Shaggy Ridge is a 6.5 km long razorback (stratigraphic) ridge in the Finisterre Range, in north eastern Papua New Guinea. Its highest point is 1497 m above sea level. The ridge is located between the valleys of the Mene and Faria Rivers and culminates at one end in Kankiryo Saddle, which links it to Faria Ridge and divides Faria Valley and Mindjim River Valley.
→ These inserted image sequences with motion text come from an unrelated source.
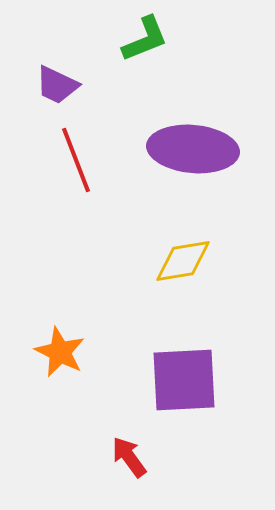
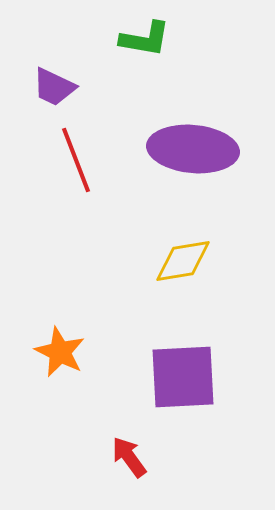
green L-shape: rotated 32 degrees clockwise
purple trapezoid: moved 3 px left, 2 px down
purple square: moved 1 px left, 3 px up
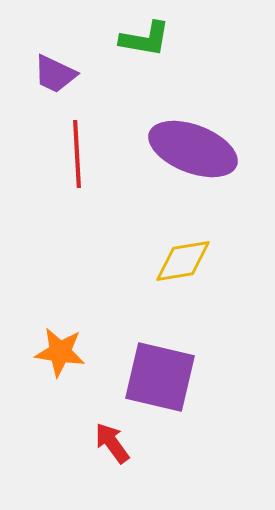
purple trapezoid: moved 1 px right, 13 px up
purple ellipse: rotated 16 degrees clockwise
red line: moved 1 px right, 6 px up; rotated 18 degrees clockwise
orange star: rotated 18 degrees counterclockwise
purple square: moved 23 px left; rotated 16 degrees clockwise
red arrow: moved 17 px left, 14 px up
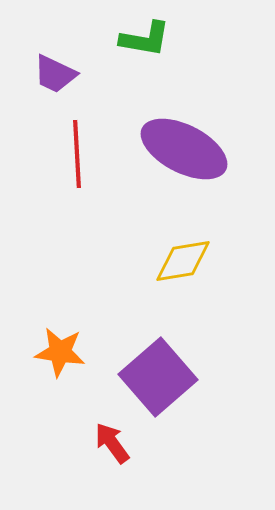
purple ellipse: moved 9 px left; rotated 6 degrees clockwise
purple square: moved 2 px left; rotated 36 degrees clockwise
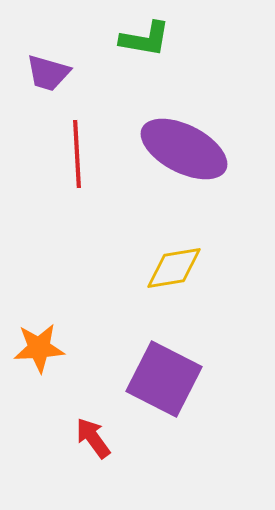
purple trapezoid: moved 7 px left, 1 px up; rotated 9 degrees counterclockwise
yellow diamond: moved 9 px left, 7 px down
orange star: moved 21 px left, 4 px up; rotated 12 degrees counterclockwise
purple square: moved 6 px right, 2 px down; rotated 22 degrees counterclockwise
red arrow: moved 19 px left, 5 px up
From the Ramu Valley, the ridge runs NNW, and the highest point is located at 145°44.23'E:5°46.36'S.

==History==
The ridge was named after an Australian soldier, Captain Robert "Shaggy Bob" Clampett, commander of "A" Company, 2/27th Infantry Battalion, the first Allied ground unit to reconnoitre the area during World War II. Shaggy Ridge was the site of several battles during the Finisterre Range campaign of 1943–1944. The ridge was the site of major Japanese defensive positions, blocking access from the Ramu Valley to the north coast of New Guinea. In December 1943, the Australian 7th Division attacked; the difficult terrain made this a famous campaign which did not end until the last Japanese positions were captured in January.

The battles on Shaggy Ridge itself were:
- Battle of The Pimple
- Battle of Cam's Saddle
- Battle of Faria Ridge
- Battle of Prothero I and II
- Battle of McCaughey's Knoll
- Battle of Kankiryo Saddle
- Battle of Crater Hill

==In popular culture==
Fighting at Shaggy Ridge was featured in the Australian documentary Jungle Patrol (1944).